**Directions**
Every entry has to be restated word for word.

**Supplied material**
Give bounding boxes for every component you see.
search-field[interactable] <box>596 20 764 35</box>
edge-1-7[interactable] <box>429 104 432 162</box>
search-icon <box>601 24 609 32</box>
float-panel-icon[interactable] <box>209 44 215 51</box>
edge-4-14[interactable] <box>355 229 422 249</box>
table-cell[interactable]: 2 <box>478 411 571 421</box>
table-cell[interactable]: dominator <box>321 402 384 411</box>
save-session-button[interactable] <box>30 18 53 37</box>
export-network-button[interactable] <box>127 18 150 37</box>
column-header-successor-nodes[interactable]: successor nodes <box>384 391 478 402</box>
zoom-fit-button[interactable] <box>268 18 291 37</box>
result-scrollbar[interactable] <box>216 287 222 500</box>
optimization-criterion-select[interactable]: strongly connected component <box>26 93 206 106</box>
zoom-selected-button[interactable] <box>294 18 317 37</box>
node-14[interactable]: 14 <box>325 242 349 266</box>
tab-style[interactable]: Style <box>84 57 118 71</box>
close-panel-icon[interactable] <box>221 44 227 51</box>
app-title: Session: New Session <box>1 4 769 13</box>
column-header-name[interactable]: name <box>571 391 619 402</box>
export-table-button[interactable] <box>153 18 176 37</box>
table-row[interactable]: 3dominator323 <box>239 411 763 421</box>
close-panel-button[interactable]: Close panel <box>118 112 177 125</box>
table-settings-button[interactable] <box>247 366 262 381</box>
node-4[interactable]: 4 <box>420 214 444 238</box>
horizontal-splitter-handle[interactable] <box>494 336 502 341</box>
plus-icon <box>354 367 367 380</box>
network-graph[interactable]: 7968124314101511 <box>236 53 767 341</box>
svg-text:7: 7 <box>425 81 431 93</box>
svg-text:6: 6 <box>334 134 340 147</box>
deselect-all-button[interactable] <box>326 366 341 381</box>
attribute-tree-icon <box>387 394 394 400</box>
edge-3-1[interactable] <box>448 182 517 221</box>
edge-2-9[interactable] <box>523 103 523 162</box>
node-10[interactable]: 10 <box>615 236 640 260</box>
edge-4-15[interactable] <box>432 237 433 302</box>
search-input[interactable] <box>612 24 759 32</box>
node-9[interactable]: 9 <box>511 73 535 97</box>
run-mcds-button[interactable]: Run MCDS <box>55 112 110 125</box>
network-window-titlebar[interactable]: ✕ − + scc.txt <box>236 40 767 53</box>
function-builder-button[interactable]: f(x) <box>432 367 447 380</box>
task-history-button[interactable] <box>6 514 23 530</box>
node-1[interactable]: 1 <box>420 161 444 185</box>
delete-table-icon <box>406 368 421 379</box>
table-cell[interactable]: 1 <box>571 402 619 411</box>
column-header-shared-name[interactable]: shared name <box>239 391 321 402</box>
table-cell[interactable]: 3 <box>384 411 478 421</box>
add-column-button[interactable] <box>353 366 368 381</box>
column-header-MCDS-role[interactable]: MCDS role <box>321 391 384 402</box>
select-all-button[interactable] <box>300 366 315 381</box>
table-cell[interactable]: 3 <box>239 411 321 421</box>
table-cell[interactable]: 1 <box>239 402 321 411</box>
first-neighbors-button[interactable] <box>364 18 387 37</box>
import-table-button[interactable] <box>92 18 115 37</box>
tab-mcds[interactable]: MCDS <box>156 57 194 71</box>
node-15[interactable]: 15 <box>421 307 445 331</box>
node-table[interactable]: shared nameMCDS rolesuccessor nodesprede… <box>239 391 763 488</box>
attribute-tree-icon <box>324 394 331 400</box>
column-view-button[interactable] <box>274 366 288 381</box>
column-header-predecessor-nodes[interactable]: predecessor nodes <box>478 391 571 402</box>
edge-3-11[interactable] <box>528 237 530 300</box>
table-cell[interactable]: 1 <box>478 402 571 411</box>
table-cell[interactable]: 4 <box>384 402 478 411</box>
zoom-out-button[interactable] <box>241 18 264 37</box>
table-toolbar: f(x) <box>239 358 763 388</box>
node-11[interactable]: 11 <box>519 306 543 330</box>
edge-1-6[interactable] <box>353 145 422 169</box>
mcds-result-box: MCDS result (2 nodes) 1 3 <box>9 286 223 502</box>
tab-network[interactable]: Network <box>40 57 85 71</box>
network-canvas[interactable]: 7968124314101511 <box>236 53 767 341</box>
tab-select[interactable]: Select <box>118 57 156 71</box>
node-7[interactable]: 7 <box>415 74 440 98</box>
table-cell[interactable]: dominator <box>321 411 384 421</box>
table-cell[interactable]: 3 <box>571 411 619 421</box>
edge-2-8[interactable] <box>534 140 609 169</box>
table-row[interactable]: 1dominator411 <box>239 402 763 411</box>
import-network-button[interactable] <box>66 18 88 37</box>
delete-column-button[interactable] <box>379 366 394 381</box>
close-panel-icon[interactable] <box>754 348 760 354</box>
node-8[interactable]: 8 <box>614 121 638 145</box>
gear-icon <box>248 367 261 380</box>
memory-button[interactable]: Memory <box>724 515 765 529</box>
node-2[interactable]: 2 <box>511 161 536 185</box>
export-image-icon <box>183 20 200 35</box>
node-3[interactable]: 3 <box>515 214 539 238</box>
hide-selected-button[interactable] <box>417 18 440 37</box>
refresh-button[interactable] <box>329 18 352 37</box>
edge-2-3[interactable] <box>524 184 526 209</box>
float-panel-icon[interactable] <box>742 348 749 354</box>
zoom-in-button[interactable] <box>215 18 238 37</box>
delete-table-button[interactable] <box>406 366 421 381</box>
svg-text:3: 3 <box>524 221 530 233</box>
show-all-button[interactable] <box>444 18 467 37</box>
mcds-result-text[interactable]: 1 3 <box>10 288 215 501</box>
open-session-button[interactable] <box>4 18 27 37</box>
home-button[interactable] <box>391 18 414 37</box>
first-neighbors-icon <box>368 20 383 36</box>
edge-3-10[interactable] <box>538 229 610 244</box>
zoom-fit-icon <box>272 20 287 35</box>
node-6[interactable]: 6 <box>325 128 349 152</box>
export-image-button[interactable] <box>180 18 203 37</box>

**Answer area**
Give bounding boxes for every component you see.
search-field[interactable] <box>596 20 764 35</box>
edge-1-7[interactable] <box>429 104 432 162</box>
search-icon <box>601 24 609 32</box>
float-panel-icon[interactable] <box>209 44 215 51</box>
edge-4-14[interactable] <box>355 229 422 249</box>
table-cell[interactable]: 2 <box>478 411 571 421</box>
table-cell[interactable]: dominator <box>321 402 384 411</box>
save-session-button[interactable] <box>30 18 53 37</box>
export-network-button[interactable] <box>127 18 150 37</box>
column-header-successor-nodes[interactable]: successor nodes <box>384 391 478 402</box>
zoom-fit-button[interactable] <box>268 18 291 37</box>
result-scrollbar[interactable] <box>216 287 222 500</box>
optimization-criterion-select[interactable]: strongly connected component <box>26 93 206 106</box>
zoom-selected-button[interactable] <box>294 18 317 37</box>
node-14[interactable]: 14 <box>325 242 349 266</box>
tab-style[interactable]: Style <box>84 57 118 71</box>
close-panel-icon[interactable] <box>221 44 227 51</box>
app-title: Session: New Session <box>1 4 769 13</box>
column-header-name[interactable]: name <box>571 391 619 402</box>
export-table-button[interactable] <box>153 18 176 37</box>
table-row[interactable]: 3dominator323 <box>239 411 763 421</box>
close-panel-button[interactable]: Close panel <box>118 112 177 125</box>
table-settings-button[interactable] <box>247 366 262 381</box>
node-4[interactable]: 4 <box>420 214 444 238</box>
horizontal-splitter-handle[interactable] <box>494 336 502 341</box>
plus-icon <box>354 367 367 380</box>
network-graph[interactable]: 7968124314101511 <box>236 53 767 341</box>
svg-text:7: 7 <box>425 81 431 93</box>
svg-text:6: 6 <box>334 134 340 147</box>
deselect-all-button[interactable] <box>326 366 341 381</box>
attribute-tree-icon <box>387 394 394 400</box>
edge-3-1[interactable] <box>448 182 517 221</box>
edge-2-9[interactable] <box>523 103 523 162</box>
node-10[interactable]: 10 <box>615 236 640 260</box>
edge-4-15[interactable] <box>432 237 433 302</box>
search-input[interactable] <box>612 24 759 32</box>
node-9[interactable]: 9 <box>511 73 535 97</box>
run-mcds-button[interactable]: Run MCDS <box>55 112 110 125</box>
network-window-titlebar[interactable]: ✕ − + scc.txt <box>236 40 767 53</box>
function-builder-button[interactable]: f(x) <box>432 367 447 380</box>
task-history-button[interactable] <box>6 514 23 530</box>
node-1[interactable]: 1 <box>420 161 444 185</box>
delete-table-icon <box>406 368 421 379</box>
table-cell[interactable]: 1 <box>571 402 619 411</box>
column-header-shared-name[interactable]: shared name <box>239 391 321 402</box>
table-cell[interactable]: 3 <box>384 411 478 421</box>
add-column-button[interactable] <box>353 366 368 381</box>
column-header-MCDS-role[interactable]: MCDS role <box>321 391 384 402</box>
select-all-button[interactable] <box>300 366 315 381</box>
table-cell[interactable]: 3 <box>239 411 321 421</box>
table-cell[interactable]: 1 <box>239 402 321 411</box>
first-neighbors-button[interactable] <box>364 18 387 37</box>
import-table-button[interactable] <box>92 18 115 37</box>
tab-mcds[interactable]: MCDS <box>156 57 194 71</box>
node-15[interactable]: 15 <box>421 307 445 331</box>
node-table[interactable]: shared nameMCDS rolesuccessor nodesprede… <box>239 391 763 488</box>
attribute-tree-icon <box>324 394 331 400</box>
column-view-button[interactable] <box>274 366 288 381</box>
column-header-predecessor-nodes[interactable]: predecessor nodes <box>478 391 571 402</box>
edge-3-11[interactable] <box>528 237 530 300</box>
table-cell[interactable]: 1 <box>478 402 571 411</box>
table-cell[interactable]: 4 <box>384 402 478 411</box>
zoom-out-button[interactable] <box>241 18 264 37</box>
table-toolbar: f(x) <box>239 358 763 388</box>
node-11[interactable]: 11 <box>519 306 543 330</box>
edge-1-6[interactable] <box>353 145 422 169</box>
mcds-result-box: MCDS result (2 nodes) 1 3 <box>9 286 223 502</box>
tab-network[interactable]: Network <box>40 57 85 71</box>
network-canvas[interactable]: 7968124314101511 <box>236 53 767 341</box>
tab-select[interactable]: Select <box>118 57 156 71</box>
node-7[interactable]: 7 <box>415 74 440 98</box>
table-cell[interactable]: dominator <box>321 411 384 421</box>
table-cell[interactable]: 3 <box>571 411 619 421</box>
edge-2-8[interactable] <box>534 140 609 169</box>
table-row[interactable]: 1dominator411 <box>239 402 763 411</box>
import-network-button[interactable] <box>66 18 88 37</box>
delete-column-button[interactable] <box>379 366 394 381</box>
close-panel-icon[interactable] <box>754 348 760 354</box>
node-8[interactable]: 8 <box>614 121 638 145</box>
gear-icon <box>248 367 261 380</box>
memory-button[interactable]: Memory <box>724 515 765 529</box>
node-2[interactable]: 2 <box>511 161 536 185</box>
export-image-icon <box>183 20 200 35</box>
node-3[interactable]: 3 <box>515 214 539 238</box>
hide-selected-button[interactable] <box>417 18 440 37</box>
refresh-button[interactable] <box>329 18 352 37</box>
edge-2-3[interactable] <box>524 184 526 209</box>
float-panel-icon[interactable] <box>742 348 749 354</box>
zoom-in-button[interactable] <box>215 18 238 37</box>
delete-table-button[interactable] <box>406 366 421 381</box>
svg-text:3: 3 <box>524 221 530 233</box>
show-all-button[interactable] <box>444 18 467 37</box>
mcds-result-text[interactable]: 1 3 <box>10 288 215 501</box>
open-session-button[interactable] <box>4 18 27 37</box>
home-button[interactable] <box>391 18 414 37</box>
first-neighbors-icon <box>368 20 383 36</box>
edge-3-10[interactable] <box>538 229 610 244</box>
zoom-fit-icon <box>272 20 287 35</box>
node-6[interactable]: 6 <box>325 128 349 152</box>
export-image-button[interactable] <box>180 18 203 37</box>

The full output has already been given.